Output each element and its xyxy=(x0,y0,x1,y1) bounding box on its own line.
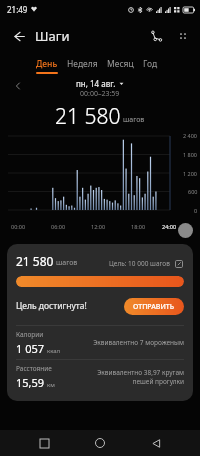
button[interactable]: Год xyxy=(143,57,158,74)
button[interactable]: Изменить цель xyxy=(173,258,184,269)
staticText: Неделя xyxy=(67,58,98,70)
button[interactable]: Назад xyxy=(4,22,32,50)
staticText: 06:00 xyxy=(51,223,66,230)
button[interactable]: Ещё xyxy=(170,23,196,49)
staticText: 18:00 xyxy=(131,223,146,230)
staticText: 21:49 xyxy=(7,4,28,15)
staticText: 24:00 xyxy=(162,223,177,230)
staticText: Цель достигнута! xyxy=(16,300,87,312)
staticText: 2 400 xyxy=(183,132,198,139)
staticText: Шаги xyxy=(35,27,70,45)
staticText: Месяц xyxy=(107,58,134,70)
staticText: Год xyxy=(143,58,158,70)
button[interactable]: Месяц xyxy=(107,57,134,74)
staticText: 00:00 xyxy=(11,223,26,230)
staticText: 21 580 xyxy=(55,102,121,128)
button[interactable]: День xyxy=(36,57,58,74)
button[interactable]: Главный экран xyxy=(88,431,112,455)
staticText: 12:00 xyxy=(91,223,106,230)
staticText: 1 800 xyxy=(183,151,198,158)
staticText: 0 xyxy=(194,207,198,214)
staticText: Калории xyxy=(16,330,44,339)
button[interactable]: Ползунок графика xyxy=(178,223,193,238)
staticText: Расстояние xyxy=(16,364,52,373)
staticText: 21 580 xyxy=(16,253,54,269)
button[interactable]: Маршрут xyxy=(142,23,168,49)
button[interactable]: ОТПРАВИТЬ xyxy=(124,298,184,315)
staticText: км xyxy=(47,381,55,389)
staticText: Эквивалентно 38,97 кругам пешей прогулки xyxy=(78,368,184,386)
staticText: шагов xyxy=(56,258,78,268)
button[interactable]: Предыдущий день xyxy=(10,78,26,94)
staticText: Эквивалентно 7 мороженым xyxy=(78,338,184,347)
staticText: 00:00–23:59 xyxy=(80,89,120,99)
button[interactable]: пн, 14 авг. xyxy=(76,78,124,89)
staticText: ОТПРАВИТЬ xyxy=(133,302,175,312)
button[interactable]: Расстояние xyxy=(16,360,184,393)
staticText: ккал xyxy=(47,347,61,355)
button[interactable]: Недавние приложения xyxy=(32,431,56,455)
staticText: Цель: 10 000 шагов xyxy=(109,259,170,268)
staticText: пн, 14 авг. xyxy=(76,78,116,89)
button[interactable]: Неделя xyxy=(67,57,98,74)
staticText: 1 200 xyxy=(183,170,198,177)
staticText: 600 xyxy=(188,188,198,195)
staticText: 1 057 xyxy=(16,341,45,356)
staticText: 15,59 xyxy=(16,375,45,390)
staticText: шагов xyxy=(123,115,145,125)
button[interactable]: Калории xyxy=(16,326,184,359)
staticText: День xyxy=(36,58,58,70)
button[interactable]: Назад xyxy=(144,431,168,455)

* _Your goal_:
Output the data above without changes, apart from leaving out the pictures.

* _Exercise answer_:
Output each element and its xyxy=(x0,y0,x1,y1) bounding box on its own line.
button[interactable]: Год xyxy=(143,57,158,74)
button[interactable]: Изменить цель xyxy=(173,258,184,269)
staticText: Неделя xyxy=(67,58,98,70)
button[interactable]: Назад xyxy=(4,22,32,50)
staticText: 06:00 xyxy=(51,223,66,230)
button[interactable]: Ещё xyxy=(170,23,196,49)
staticText: 18:00 xyxy=(131,223,146,230)
staticText: 21:49 xyxy=(7,4,28,15)
staticText: 24:00 xyxy=(162,223,177,230)
staticText: Цель достигнута! xyxy=(16,300,87,312)
staticText: 2 400 xyxy=(183,132,198,139)
staticText: Шаги xyxy=(35,27,70,45)
staticText: Месяц xyxy=(107,58,134,70)
staticText: Год xyxy=(143,58,158,70)
button[interactable]: Месяц xyxy=(107,57,134,74)
staticText: 00:00 xyxy=(11,223,26,230)
staticText: 21 580 xyxy=(55,102,121,128)
button[interactable]: День xyxy=(36,57,58,74)
button[interactable]: Главный экран xyxy=(88,431,112,455)
staticText: 12:00 xyxy=(91,223,106,230)
staticText: 1 800 xyxy=(183,151,198,158)
staticText: 0 xyxy=(194,207,198,214)
staticText: Калории xyxy=(16,330,44,339)
button[interactable]: Ползунок графика xyxy=(178,223,193,238)
staticText: Расстояние xyxy=(16,364,52,373)
staticText: 21 580 xyxy=(16,253,54,269)
button[interactable]: Маршрут xyxy=(142,23,168,49)
button[interactable]: ОТПРАВИТЬ xyxy=(124,298,184,315)
staticText: км xyxy=(47,381,55,389)
staticText: Эквивалентно 38,97 кругам пешей прогулки xyxy=(78,368,184,386)
staticText: шагов xyxy=(56,258,78,268)
button[interactable]: Предыдущий день xyxy=(10,78,26,94)
staticText: Эквивалентно 7 мороженым xyxy=(78,338,184,347)
staticText: 00:00–23:59 xyxy=(80,89,120,99)
button[interactable]: пн, 14 авг. xyxy=(76,78,124,89)
staticText: ОТПРАВИТЬ xyxy=(133,302,175,312)
button[interactable]: Расстояние xyxy=(16,360,184,393)
staticText: ккал xyxy=(47,347,61,355)
button[interactable]: Недавние приложения xyxy=(32,431,56,455)
staticText: Цель: 10 000 шагов xyxy=(109,259,170,268)
staticText: пн, 14 авг. xyxy=(76,78,116,89)
button[interactable]: Неделя xyxy=(67,57,98,74)
staticText: 1 200 xyxy=(183,170,198,177)
staticText: 600 xyxy=(188,188,198,195)
staticText: 1 057 xyxy=(16,341,45,356)
staticText: 15,59 xyxy=(16,375,45,390)
staticText: шагов xyxy=(123,115,145,125)
button[interactable]: Калории xyxy=(16,326,184,359)
staticText: День xyxy=(36,58,58,70)
button[interactable]: Назад xyxy=(144,431,168,455)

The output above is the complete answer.